Contre l'effondrement.
Il faut parler de dialectique entre la Vie et l'Esprit.
Plusieurs mondes humains y sont envisageables … :
- Un monde dont la Vie et l'Esprit sont absents, un monde minéralisé, revenu au minéral, donc, un monde effondré …
- Un monde où la Vie triomphe et où l'Esprit s'étiole, un monde redevenu sauvage où l'écologie profonde a gagné sa bataille …
- Un monde, tout symétrique, où l'Esprit seul règne et où la Vie est remisée dans un coin, sans intérêt : c'est le monde qu'aurait voulu imposer le christianisme paulinien et augustinien, un monde où la chair est rejetée et honnie …
- Un monde où la Vie et l'Esprit trouvent un compromis, toujours hasardeux, toujours fragile, toujours instable, mais qui pourrait être pérenne si les paramètres n'y évoluent pas ou peu : un monde en équilibre précaire construit sur une démographie faible et stabilisée, et sur une frugalité impérieuse liée aux ressources exclusivement renouvelables … C'est le monde des "écolos" actuels.

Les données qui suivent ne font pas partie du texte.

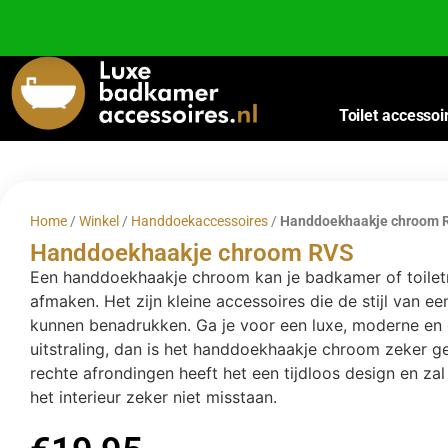
Besteed nog
€
100,00
voor gratis verzending binnen Nederland en België.
Toilet accessoi
Home
/
Winkel
/
Handdoekaccessoires
/
Handdoekhaakje chroom 
Handdoekhaakje chroom RVS
Een handdoekhaakje chroom kan je badkamer of toilet
afmaken. Het zijn kleine accessoires die de stijl van e
kunnen benadrukken. Ga je voor een luxe, moderne en
uitstraling, dan is het handdoekhaakje chroom zeker g
rechte afrondingen heeft het een tijdloos design en zal 
het interieur zeker niet misstaan.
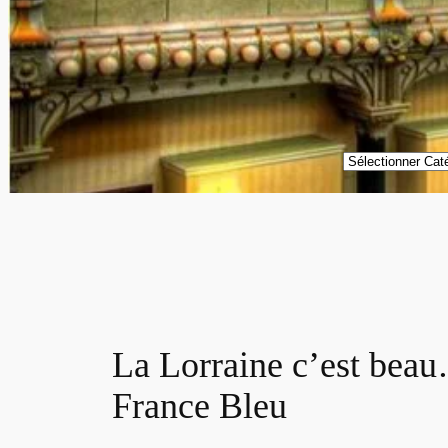
Catégories
La Lorraine c’est beau
France Bleu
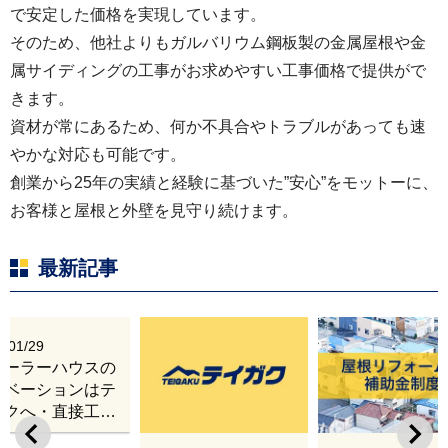
で安定した価格を実現しています。
そのため、他社よりもガルバリウム鋼板製の金属屋根や金
属サイディングの工事がお求めやすい工事価格で提供がで
きます。
資材が常にあるため、何か不具合やトラブルがあっても速
やかな対応も可能です。
創業から25年の実績と経験に基づいた”安心”をモットーに、
お客様と屋根と外壁を見守り続けます。
最新記事
6/01/29
レーラーハウスの
ノベーションはテ
ガクへ・直接工事
出張改修サービス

- Et puis, il y a le monde où la Vie et l'Esprit trouvent dialectiquement, ensemble, une voie émergente radicalement inédite ; un monde où les humains seront au service exclusif de cette Vie et de cet Esprit ; un monde hissé à un nouveau niveau inédit de complexité, et dédié à l'accomplissement de la Vie et de l'Esprit au travers tout ce qui vit et pense, y compris les (des) humains. Comme à chaque fois, un tel processus d'émergence implique une inversion de valeur. Ce ne sont plus ni la Vie, ni l'Esprit qui sont au service de l'humain et de son anthropocentrisme, mais le radical contraire : ce sont la Vie et l'Esprit qui donneront sens et valeur à l'humain … seulement s'il contribue à leur accomplissement conjoint. Mais il est évident qu'un tel monde "supérieur" ne sera possible que si les humains apprennent rapidement la frugalité et la discipline, la modestie et l'austérité.

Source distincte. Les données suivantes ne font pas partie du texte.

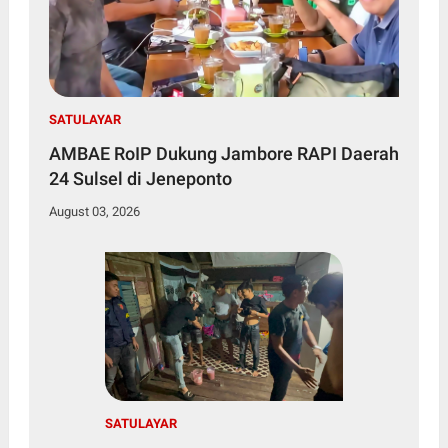
SATULAYAR
AMBAE RoIP Dukung Jambore RAPI Daerah
24 Sulsel di Jeneponto
August 03, 2026
SATULAYAR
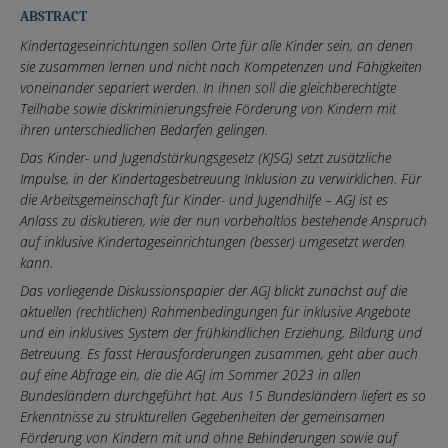
ABSTRACT
Kindertageseinrichtungen sollen Orte für alle Kinder sein, an denen
sie zusammen lernen und nicht nach Kompetenzen und Fähigkeiten
voneinander separiert werden. In ihnen soll die gleichberechtigte
Teilhabe sowie diskriminierungsfreie Förderung von Kindern mit
ihren unterschiedlichen Bedarfen gelingen.
Das Kinder- und Jugendstärkungsgesetz (KJSG) setzt zusätzliche
Impulse, in der Kindertagesbetreuung Inklusion zu verwirklichen. Für
die Arbeitsgemeinschaft für Kinder- und Jugendhilfe – AGJ ist es
Anlass zu diskutieren, wie der nun vorbehaltlos bestehende Anspruch
auf inklusive Kindertageseinrichtungen (besser) umgesetzt werden
kann.
Das vorliegende Diskussionspapier der AGJ blickt zunächst auf die
aktuellen (rechtlichen) Rahmenbedingungen für inklusive Angebote
und ein inklusives System der frühkindlichen Erziehung, Bildung und
Betreuung. Es fasst Herausforderungen zusammen, geht aber auch
auf eine Abfrage ein, die die AGJ im Sommer 2023 in allen
Bundesländern durchgeführt hat. Aus 15 Bundesländern liefert es so
Erkenntnisse zu strukturellen Gegebenheiten der gemeinsamen
Förderung von Kindern mit und ohne Behinderungen sowie auf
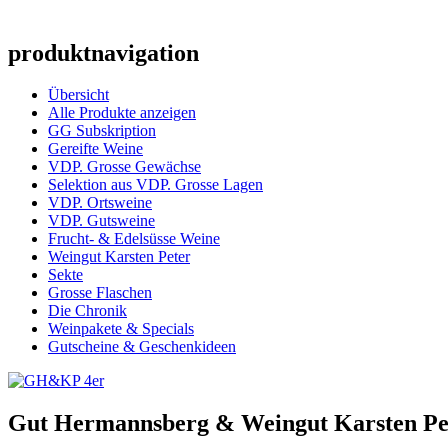
produktnavigation
Übersicht
Alle Produkte anzeigen
GG Subskription
Gereifte Weine
VDP. Grosse Gewächse
Selektion aus VDP. Grosse Lagen
VDP. Ortsweine
VDP. Gutsweine
Frucht- & Edelsüsse Weine
Weingut Karsten Peter
Sekte
Grosse Flaschen
Die Chronik
Weinpakete & Specials
Gutscheine & Geschenkideen
Gut Hermannsberg & Weingut Karsten Pet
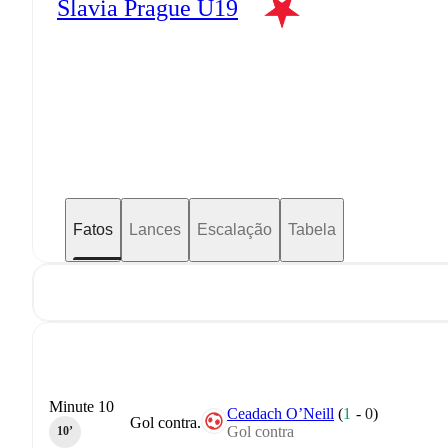
Slavia Prague U19
Fatos
Lances
Escalação
Tabela
Minute 10
Ceadach O’Neill
(
1
-
0
)
Gol contra.
Gol contra
10‎’‎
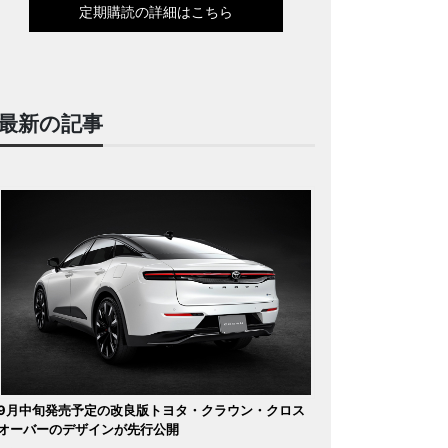
定期購読の詳細はこちら
最新の記事
9月中旬発売予定の改良版トヨタ・クラウン・クロス
オーバーのデザインが先行公開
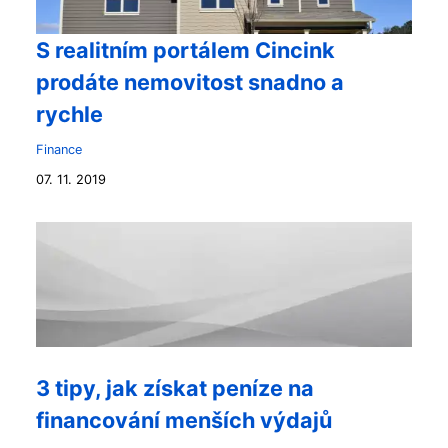
S realitním portálem Cincink
prodáte nemovitost snadno a
rychle
Finance
07. 11. 2019
3 tipy, jak získat peníze na
financování menších výdajů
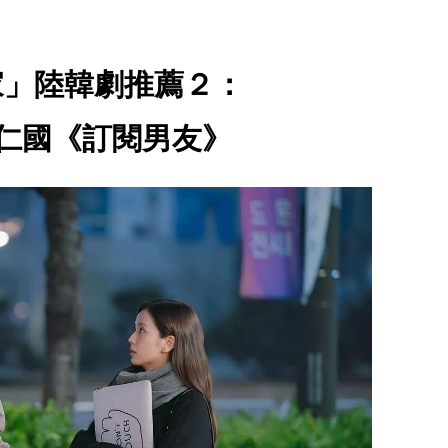
家」陸韓劇推薦２：
、徐仁國《訂閱男友》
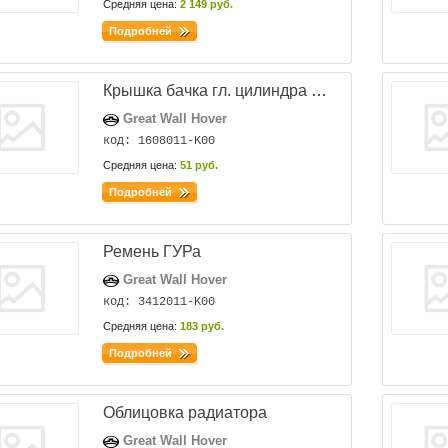
Средняя цена:
2 149 руб.
Подробней
Крышка бачка гл. цилиндра сцепления
Great Wall Hover
код: 1608011-K00
Средняя цена:
51 руб.
Подробней
Ремень ГУРа
Great Wall Hover
код: 3412011-K00
Средняя цена:
183 руб.
Подробней
Облицовка радиатора
Great Wall Hover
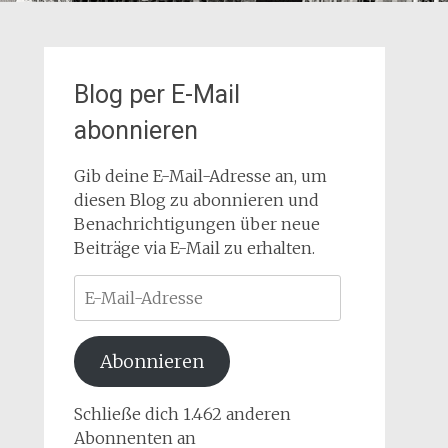
Blog per E-Mail
abonnieren
Gib deine E-Mail-Adresse an, um
diesen Blog zu abonnieren und
Benachrichtigungen über neue
Beiträge via E-Mail zu erhalten.
E-
Mail-
Adresse
Abonnieren
Schließe dich 1.462 anderen
Abonnenten an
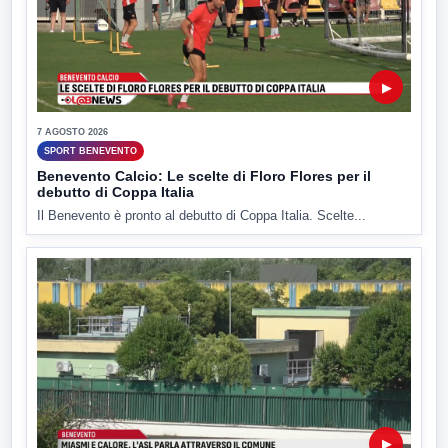
▶
7 AGOSTO 2026
SPORT BENEVENTO
Benevento Calcio: Le scelte di Floro Flores per il
debutto di Coppa Italia
Il Benevento è pronto al debutto di Coppa Italia. Scelte...
▶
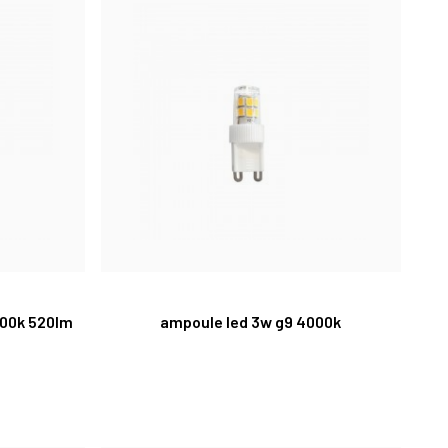
000k 520lm
ampoule led 3w g9 4000k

Il me semble que le choix d'une de ces cinq voies doit être fait maintenant. Sans tarder.
Pour choisir la première voie, il suffit de continuer à proliférer et à consommer comme aujourd'hui : l'effondrement est assuré.
La deuxième voie fait l'hypothèse fausse de la réversibilité de l'évolution.
La troisième voie est une impasse déjà horriblement expérimentée.
Il ne reste, en fait, que la quatrième et la cinquième voie. Elles ne sont en rien contradictoires. Il faut donc, si l'on veut éviter l'effondrement, les mener de conserve : la quatrième pour le court-terme et la cinquième pour le plus long terme.